From Martin, whose email is still giving him problems:
(Poem #1064) Travel
 The railroad track is miles away,
     And the day is loud with voices speaking,
 Yet there isn't a train goes by all day
     But I hear its whistle shrieking.

 All night there isn't a train goes by,
     Though the night is still for sleep and dreaming,
 But I see its cinders red on the sky,
     And hear its engine steaming.

 My heart is warm with friends I make,
     And better friends I'll not be knowing;
 Yet there isn't a train I'd rather take,
     No matter where it's going.
-- Edna St Vincent Millay
Another poem that really speaks to me (indeed, I believe that it is this
quality of speaking to, and often for, me that Millay possesses in greater
measure than any other poet with whom I am familiar). I am faintly reminded
of the old saying "It is better to travel hopefully than to arrive", but
even that misses the point - the word 'hopefully' implies that travelling is
a means towards an end. Millay celebrates, instead, the pure act of travel,
and the powerful attraction it can possess.

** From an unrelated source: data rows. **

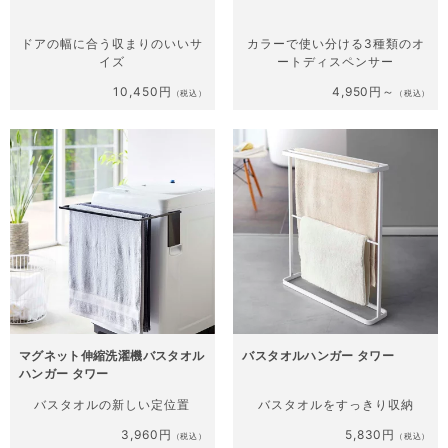
ドアの幅に合う
収まりのいいサ
カラーで使い分ける3種類の
オ
イズ
ートディスペンサー
10,450円
4,950円～
（税込）
（税込）
マグネット伸縮洗濯機バスタオル
バスタオルハンガー タワー
ハンガー タワー
バスタオルの
新しい定位置
バスタオルを
すっきり収納
3,960円
5,830円
（税込）
（税込）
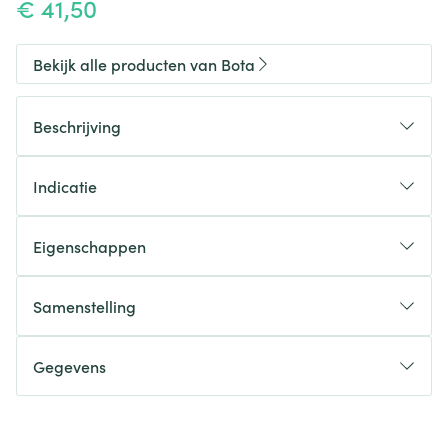
€ 41,50
Bekijk alle producten van Bota
Beschrijving
Indicatie
Eigenschappen
Anatomische pasvorm
Thermische vezel
Samenstelling
Warm en ademend
Zacht en soepel
Gegevens
Zonder naad
CNK
1129576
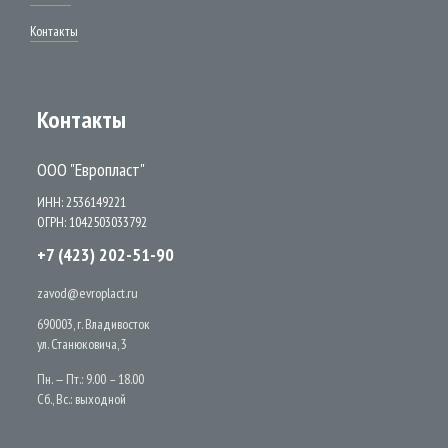
Контакты
Контакты
ООО "Европласт"
ИНН: 2536149221
ОГРН: 1042503033792
+7 (423) 202-51-90
zavod@evroplact.ru
690003, г. Владивосток
ул. Станюковича, 3
Пн. — Пт.: 9.00 – 18.00
Сб., Вс.: выходной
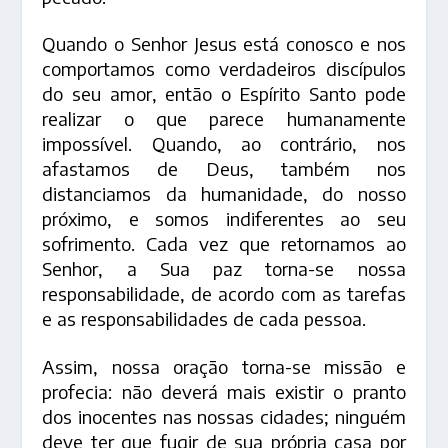
Quando o Senhor Jesus está conosco e nos
comportamos como verdadeiros discípulos
do seu amor, então o Espírito Santo pode
realizar o que parece humanamente
impossível. Quando, ao contrário, nos
afastamos de Deus, também nos
distanciamos da humanidade, do nosso
próximo, e somos indiferentes ao seu
sofrimento. Cada vez que retornamos ao
Senhor, a Sua paz torna-se nossa
responsabilidade, de acordo com as tarefas
e as responsabilidades de cada pessoa.
Assim, nossa oração torna-se missão e
profecia: não deverá mais existir o pranto
dos inocentes nas nossas cidades; ninguém
deve ter que fugir de sua própria casa por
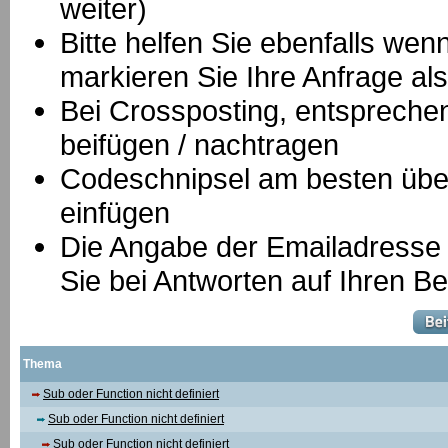
weiter)
Bitte helfen Sie ebenfalls we
markieren Sie Ihre Anfrage als
B
ei Crossposting, entspreche
beifügen / nachtragen
Codeschnipsel am besten über
einfügen
Die Angabe der Emailadresse is
Sie bei Antworten auf Ihren Be
Thema
Sub oder Function nicht definiert
Sub oder Function nicht definiert
Sub oder Function nicht definiert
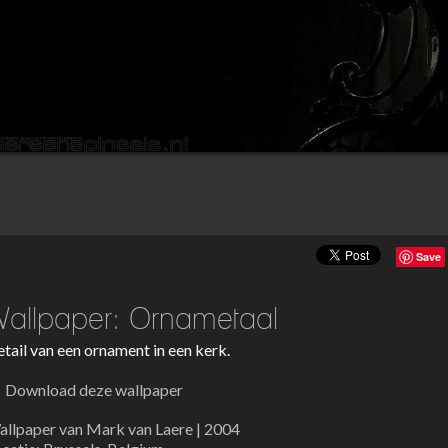
Save
allpaper: Ornametaal
tail van een ornament in een kerk.
Download deze wallpaper
llpaper van Mark van Laere | 2004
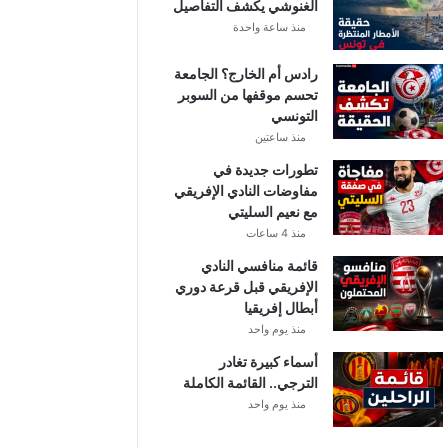
الغنوشي يكشف التفاصيل
منذ ساعة واحدة
رادس أم الخارج؟ الجامعة
تحسم موقفها من السوبر
التونسي
منذ ساعتين
تطورات جديدة في
مفاوضات النادي الإفريقي
مع نعيم السليتي
منذ 4 ساعات
قائمة منافسي النادي
الإفريقي قبل قرعة دوري
أبطال إفريقيا
منذ يوم واحد
أسماء كبيرة تغادر
الترجي.. القائمة الكاملة
منذ يوم واحد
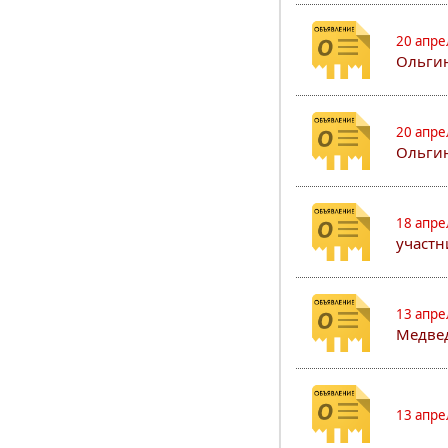
20 апре
Ольгин
20 апре
Ольгин
18 апре
участн
13 апре
Медвед
13 апре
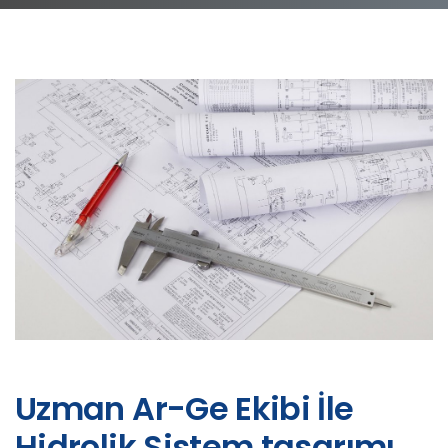
Uzman Ar-Ge Ekibi İle
Hidrolik Sistem tasarımı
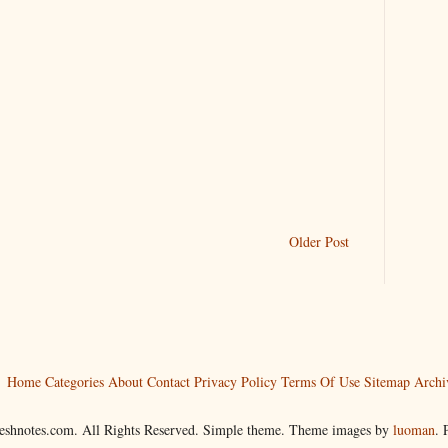
Older Post
Home
Categories
About
Contact
Privacy Policy
Terms Of Use
Sitemap
Archi
reshnotes.com. All Rights Reserved. Simple theme. Theme images by
luoman
.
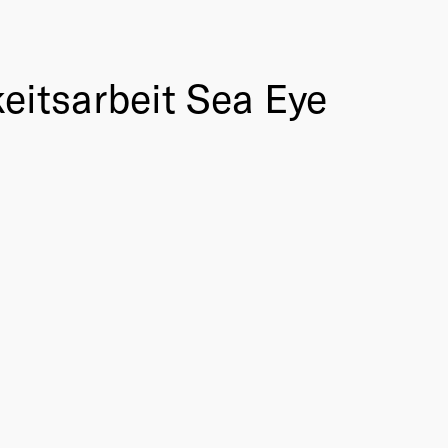
eitsarbeit Sea Eye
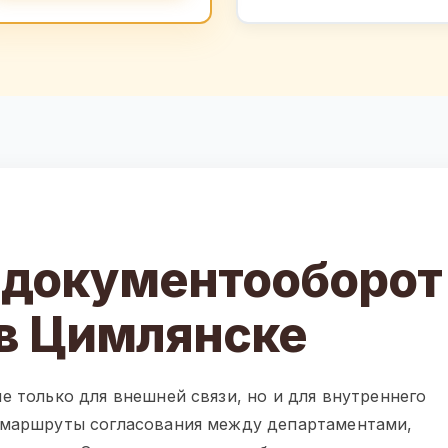
 документооборот
 в Цимлянске
е только для внешней связи, но и для внутреннего
 маршруты согласования между департаментами,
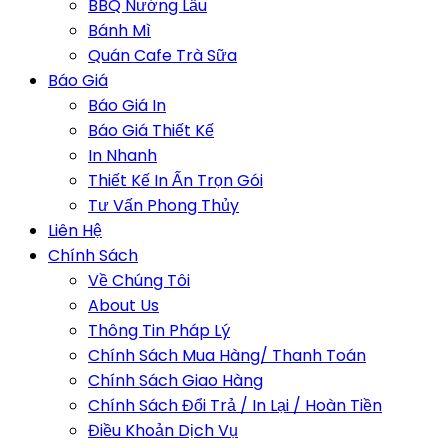
BBQ Nướng Lẩu
Bánh Mì
Quán Cafe Trà Sữa
Báo Giá
Báo Giá In
Báo Giá Thiết Kế
In Nhanh
Thiết Kế In Ấn Trọn Gói
Tư Vấn Phong Thủy
Liên Hệ
Chính Sách
Về Chúng Tôi
About Us
Thông Tin Pháp Lý
Chính Sách Mua Hàng/ Thanh Toán
Chính Sách Giao Hàng
Chính Sách Đổi Trả / In Lại / Hoàn Tiền
Điều Khoản Dịch Vụ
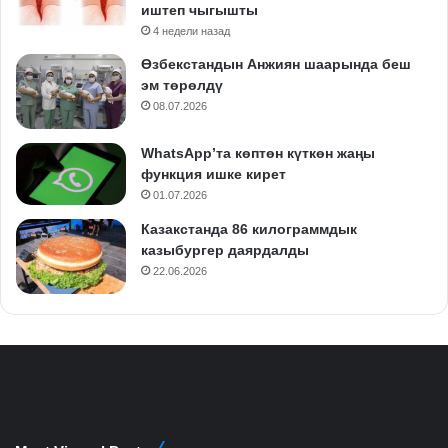
иштеп чыгышты
4 недели назад
Өзбекстандын Анжиян шаарында беш
эм төрөлдү
08.07.2026
WhatsApp’та көптөн күткөн жаңы
функция ишке кирет
01.07.2026
Казакстанда 86 килограммдык
казыбургер даярдалды
22.06.2026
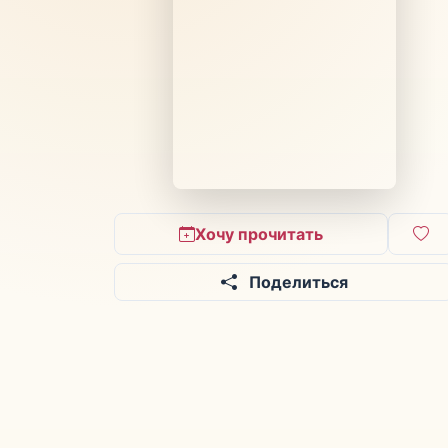
Хочу прочитать
Поделиться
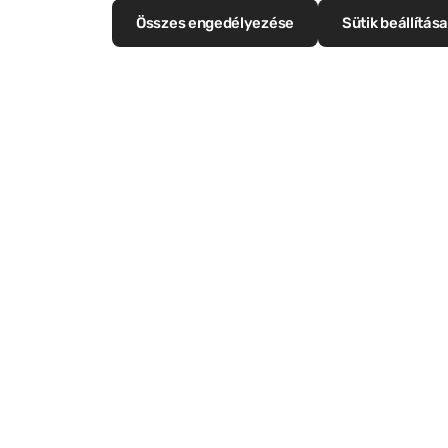
Összes engedélyezése
Sütik beállítása
Karbantartás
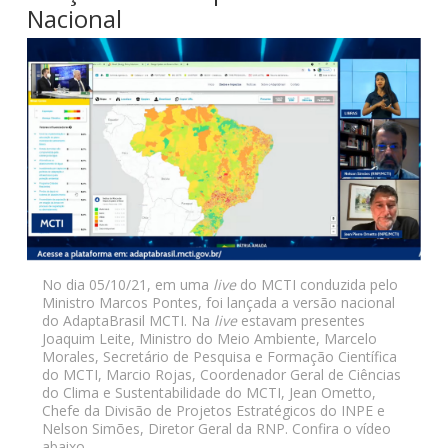
Nacional
No dia 05/10/21, em uma
live
do MCTI conduzida pelo
Ministro Marcos Pontes, foi lançada a versão nacional
do AdaptaBrasil MCTI. Na
live
estavam presentes
Joaquim Leite, Ministro do Meio Ambiente, Marcelo
Morales, Secretário de Pesquisa e Formação Científica
do MCTI, Marcio Rojas, Coordenador Geral de Ciências
do Clima e Sustentabilidade do MCTI, Jean Ometto,
Chefe da Divisão de Projetos Estratégicos do INPE e
Nelson Simões, Diretor Geral da RNP. Confira o vídeo
abaixo.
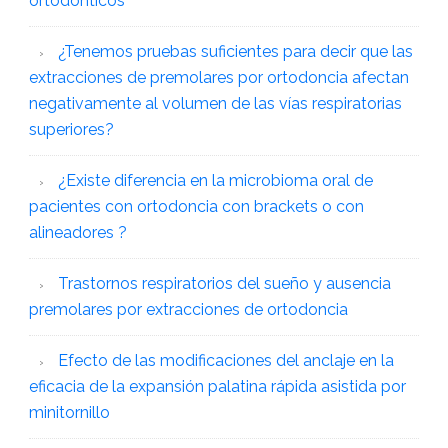
ortodónticos
¿Tenemos pruebas suficientes para decir que las
extracciones de premolares por ortodoncia afectan
negativamente al volumen de las vías respiratorias
superiores?
¿Existe diferencia en la microbioma oral de
pacientes con ortodoncia con brackets o con
alineadores ?
Trastornos respiratorios del sueño y ausencia
premolares por extracciones de ortodoncia
Efecto de las modificaciones del anclaje en la
eficacia de la expansión palatina rápida asistida por
minitornillo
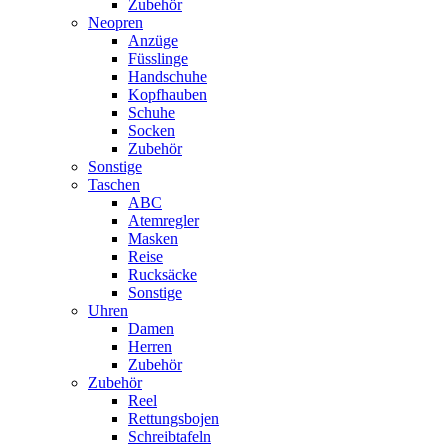
Zubehör
Neopren
Anzüge
Füsslinge
Handschuhe
Kopfhauben
Schuhe
Socken
Zubehör
Sonstige
Taschen
ABC
Atemregler
Masken
Reise
Rucksäcke
Sonstige
Uhren
Damen
Herren
Zubehör
Zubehör
Reel
Rettungsbojen
Schreibtafeln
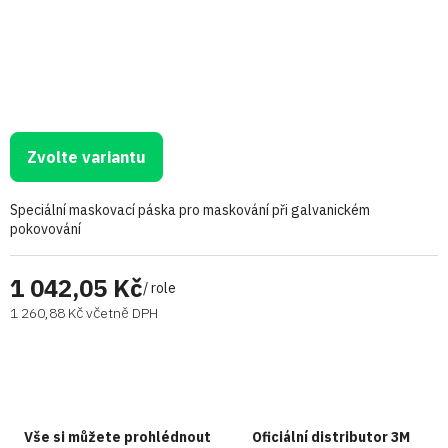
Zvolte variantu
Speciální maskovací páska pro maskování při galvanickém
pokovování
1 042,05 Kč
/ role
1 260,88 Kč včetně DPH
Vše si můžete prohlédnout
Oficiální distributor 3M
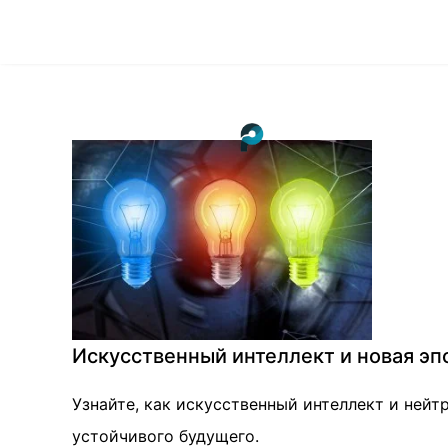
Искусственный интеллект и новая эпох
Узнайте, как искусственный интеллект и нейт
устойчивого будущего.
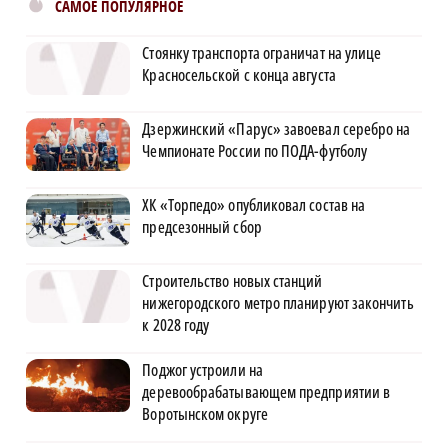
САМОЕ ПОПУЛЯРНОЕ
Стоянку транспорта ограничат на улице
Красносельской с конца августа
Дзержинский «Парус» завоевал серебро на
Чемпионате России по ПОДА-футболу
ХК «Торпедо» опубликовал состав на
предсезонный сбор
Строительство новых станций
нижегородского метро планируют закончить
к 2028 году
Поджог устроили на
деревообрабатывающем предприятии в
Воротынском округе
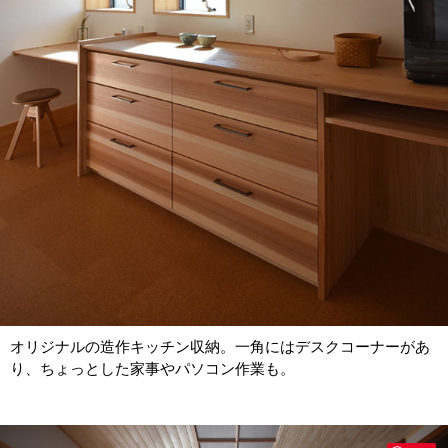
オリジナルの造作キッチン収納。一角にはデスクコーナーがあ
り、ちょっとした家事やパソコン作業も。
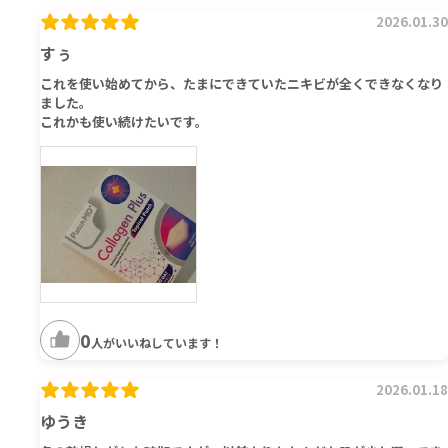
2026.01.30
すぅ
これを使い始めてから、たまにできていたニキビが全くできなくなり
ました。
これかも使い続けたいです。
0
人がいいねしています！
2026.01.18
ゆうき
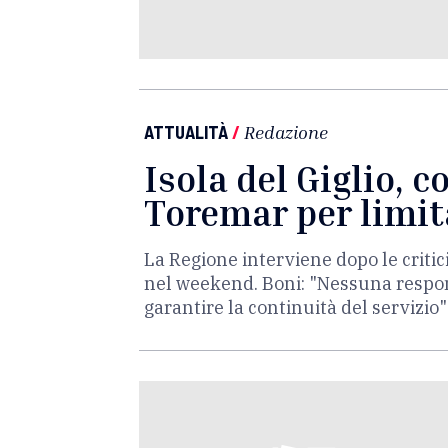
ATTUALITÀ
/
Redazione
Isola del Giglio, c
Toremar per limita
La Regione interviene dopo le critic
nel weekend. Boni: "Nessuna responsa
garantire la continuità del servizio"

Of course, there is also a strong escapist subtext running through the poem,
the implication that, while the narrator might not care where she is
travelling *to*, she is certainly travelling *from* 'here'. However, I
believe, or perhaps prefer to believe, that that is not the poem's main
thrust - that, instead, the lure of the train is purely positive, a desire
to travel rather than to escape.

I've run a number of Millay's poems in the past, and attempted to analyse
their appeal; this one I'm running for the sheer visceral reaction it
provoked, and for the way it resonated with my own feelings on the matter.
Any further analysis would be superfluous.

-martin.

[Minstrels Links]

Edna St. Vincent Millay:

Poem #34, First Fig
Poem #49, The Unexplorer
Poem #108, The Penitent
Poem #317, Inland
Poem #590, Sonnet XLIII
Poem #604, Euclid Alone Has Looked On Beauty Bare
Poem #817, Grown-up
Poem #860, Sonnet: Love Is Not All
Poem #905, I will put Chaos into fourteen lines
Poem #926, Dirge Without Music
Poem #956, Ashes of Life

all of which can be found at
[broken link] http://www.cs.rice.edu/~ssiyer/minstrels/index_poet_M.html#Millay

22 comments: ( or Leave a comment )

Beth Sherman said...

The second to last line is "Yet there isn't a train I wouldn't take"

Alice McLerran said...

I THINK the second verse starts with the word "At" rather than "All,"
but am not sure. I love this poem too, and was trying to recall it on
Dec. 23rd as we waited for it to be time to take two of our grandkids
to the train to return them to their parents after a pre-Christmas
visit with them. I had been telling them stories of how trains USED to
be in my own childhood. Even the efficient trains of Europe don't
touch the glamour of those old steam trains with their sumptuous dining
cars, their kind conductors and porters. I still remember the baked
apples that I could order for breakfast. Cinnamon-scented and
steaming hot, they could be cooled by cream poured from a small silver
pitcher of luxurious heaviness. An alloy, surely, but it seemed real
silver. A pity my grandchildren can never know those trains, the
sounds and smells of them. When I had a lower berth with access to the
window, I used to lie awake as long as I could so as to be able to
peek out at the towns through which we passed in the dark. Tracks
passed by lighted windows; I was glimpsing lives mine would never
cross. It was magic.

Marshall Butow said...

I understood the poem viscerally from when I read it in third
grade . The Day is long with voices speaking- speaking but not saying
\ anything- certainly not communicating . The poem is about escape,
both inner ( ennui) and outer (the every day ). It speaks to
movement and progress. I still love it
Marshall Butow

Barbara T said...

And I believe the title of the work is called Second April,
not Travel.

Barbara Torrey Clegg

Barbara T said...

Oops - I meant to say:

The poem, "Travel," is from a Millay collection of poems
called Second April.

Barbara Torrey Clegg

holy land tours said...

Wonderful. I love choosing a specific book of poems to take with me when I travel. Each country, or each city, is then filled with words that later connect me to that place again. Thank you for introducing this one, unfamiliar to me yet.

Unknown said...

What kinds of experience bring on restlessness?